There is always "clear save".
So instead we have a blocking feature.
Frontier's propensity to conflate the game, metagame, and setting has long bothered me. I realize that some players have difficulty separating themselves from their characters and fantasy from reality, but FDev has no excuse.
I think it really dawned on me that the game had reached an inflection point when Sandro started talking about his ideas for a karma system that took into account things like disconnections (my opinion was, and is, that no number of accidental disconnections should be punished in any way--though the onus is still on the player to provide a stable client in a P2P game--and intentional disconnections to preserve assets, as cheating, should just result in an outright ban, treating them as the same thing, or letting the in-setting stuff acknowledge it in any way, is pure folly). Fortunately that never came to pass, but plenty of other lazy, 4th wall breaking, nonsense was allowed to fester.
Harassed as in interdicting them and disrupting their flow of ganking unarmed / non-pvp equipped ships?
Yes, that would be their perspective, which is as valid as any other, and an equally flimsy justification for them being given control over instancing.
Indeed, but if everyone would block gankers, the instancing would be much nicer and less disrupted, because only the gankers would be affected and nobody else
This is predicated on everyone having the same definition of ganker; no one wanting to interact with gankers; gankers being readily and unambiguously identifiable; and being able to communicate such instructions to all players. Pretty much none of those are likely to occur in practice, let alone all of them simultaneously.
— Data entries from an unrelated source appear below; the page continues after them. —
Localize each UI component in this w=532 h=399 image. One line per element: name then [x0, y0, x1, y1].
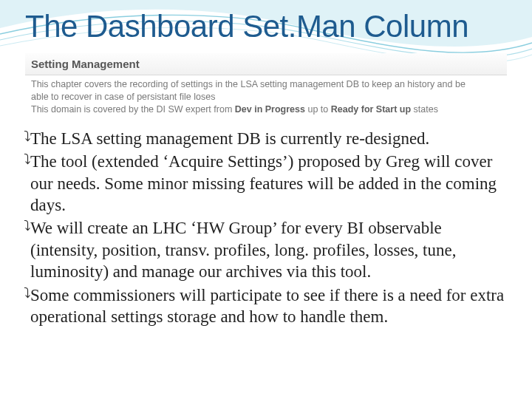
info-banner: Setting Management This chapter covers t… — [25, 53, 507, 117]
bullet-icon: ⤵ — [24, 151, 29, 169]
banner-line-2: This domain is covered by the DI SW expe… — [31, 103, 501, 116]
bullet-item: ⤵ We will create an LHC ‘HW Group’ for e… — [24, 217, 513, 282]
banner-line-2a: This domain is covered by the DI SW expe… — [31, 104, 235, 115]
bullet-icon: ⤵ — [24, 128, 29, 146]
bullet-item: ⤵ The LSA setting management DB is curre… — [24, 128, 513, 149]
banner-line-1a: This chapter covers the recording of set… — [31, 78, 501, 91]
bullet-text: The LSA setting management DB is current… — [30, 128, 513, 149]
bullet-item: ⤵ Some commissioners will participate to… — [24, 284, 513, 328]
bullet-icon: ⤵ — [24, 217, 29, 236]
info-banner-header: Setting Management — [25, 53, 507, 75]
bullet-text: We will create an LHC ‘HW Group’ for eve… — [30, 217, 513, 282]
banner-line-2e: states — [411, 104, 438, 115]
slide-title: The Dashboard Set.Man Column — [19, 9, 513, 44]
banner-line-2c: up to — [305, 104, 331, 115]
banner-strong-1: Dev in Progress — [235, 104, 305, 115]
bullet-text: The tool (extended ‘Acquire Settings’) p… — [30, 151, 513, 216]
bullet-item: ⤵ The tool (extended ‘Acquire Settings’)… — [24, 151, 513, 216]
bullet-text: Some commissioners will participate to s… — [30, 284, 513, 328]
info-banner-heading: Setting Management — [31, 58, 140, 70]
info-banner-body: This chapter covers the recording of set… — [25, 75, 507, 117]
banner-strong-2: Ready for Start up — [331, 104, 411, 115]
bullet-icon: ⤵ — [24, 284, 29, 303]
slide-container: The Dashboard Set.Man Column Setting Man… — [0, 0, 532, 399]
banner-line-1b: able to recover in case of persistant fi… — [31, 91, 501, 103]
bullet-list: ⤵ The LSA setting management DB is curre… — [19, 128, 513, 328]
Ask ten people to define ganker and you'll get fifteen different answers. Even when a rough consensus can be reached, gankers are content for many people, not only anti-gankers. There is also an enormous spectrum of activity that could easily be taken out of context and mistaken for ganking, no matter the definition, and land someone on some poorly corroborated list. Most players, especially new players, often have few contacts in-game and do not frequent the forums or Reddit, and may be ignorant to the point they don't even realize when they are being attacked by another player character, let alone that they can block future instancing, should they desire to.